A new tip was placed on the Evanesce Flow (Clinician’s Choice) syringe and inserted into the access holes. The challenge with injection molding is the potential for flash formation. To help control flash, firm vertical pressure was applied to the matrix along with horizontal finger pressure to the tooth being added to, creating a seal to minimize flash. Evanesce Flow was injected until the material reached the apical extent and filled the incisal extent, then light cured for 20 seconds. (FIG. 7)
Affinity Crystal (Clinician’s Choice) impression material makes curing through the matrix simple and effective; however, it is recommended to repeat the light curing step once the matrix is removed to ensure complete polymerization. With the shape established from the matrix, it becomes simple to visualize the flash and where cleanup and polishing is required. Excess flash was removed using a high speed carbide bur and a 12a scalpel blade. Interproximal surfaces were smoothed and refined using perforated diamond strips and Contours Finishing and Polishing Discs (Clinician’s Choice). (FIG. 8)
The steps were repeated for the second Crystal matrix (“odd”). Following the surface preparation process, the previously injected teeth were covered with PTFE, bond was applied, air dried and light cured, and Evanesce Flow was injected over the other teeth. The process to remove flash was then repeated.
The retraction cord was removed and final polishing was done efficiently using the two step A.S.A.P. Dailies All Surface Access Diamond Polishers (Clinician’s Choice). The purple pre-polisher was applied first at 10-12,000 rpm to smooth the surface (FIG. 9), followed by the peach High Shine Polisher to create the ideal luster.
The patient returned two weeks later after re-hydration of the teeth for final polishing and oral hygiene instruction. The patient will begin orthodontic therapy with traditional brackets and wires to improve the overjet and overbite. As orthodontic treatment progress, the tooth size and shape can be modified and improved as needed to achieve a functional and esthetic outcome. Using this additive approach allows for changes throughout the orthodontic treatment without introducing any risk to the patient’s natural dentition as no tooth preparation was performed.
Final restorative plans will not be made until the final stage of orthodontic treatment and peak of growth maturation. The initial changes to the tooth morphology will facilitate tooth placement and allow brackets to be bonded, which is a challenge for orthodontists when porcelain is present.

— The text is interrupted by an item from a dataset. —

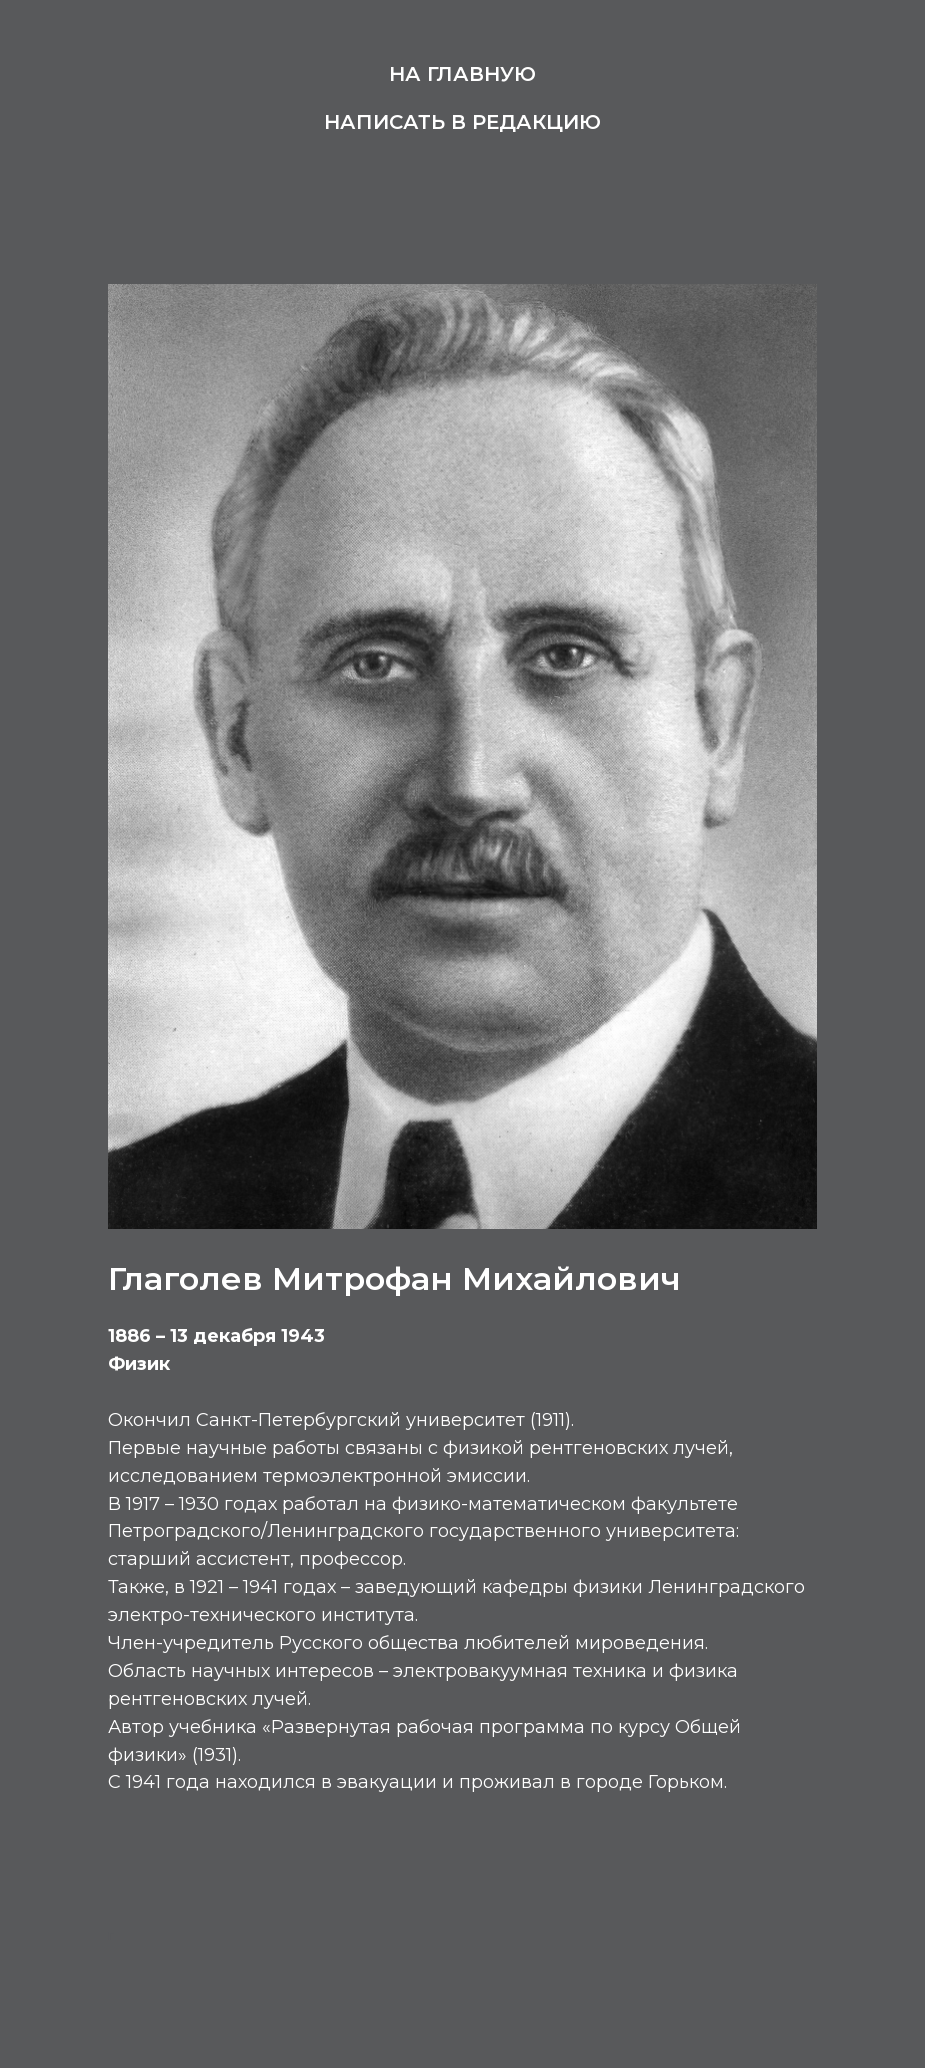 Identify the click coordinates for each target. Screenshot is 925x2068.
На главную (462, 74)
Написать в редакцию (462, 122)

Using Evanesce Flow for the Injection Mold Composite Veneer technique is both predictable and efficient. This method is excellent for final restorations, long-term provisional restorations, teens in orthodontics, and for patients with financial restrictions. (FIG. 10 and 11)
ABOUT THE AUTHOR
Dr. Megan Shelton is a restorative and cosmetic dentist in Southern California. Dr. Shelton attended the University of Louisville School of Dentistry. She continued her education at the Kois Center and graduated in 2021, which allows her to predictably treat patients with complex problems. She is known as a leader in the industry for her implementation of digital dentistry, restorative materials, and continuing education into her private practice and is now helping other dentists to do the same.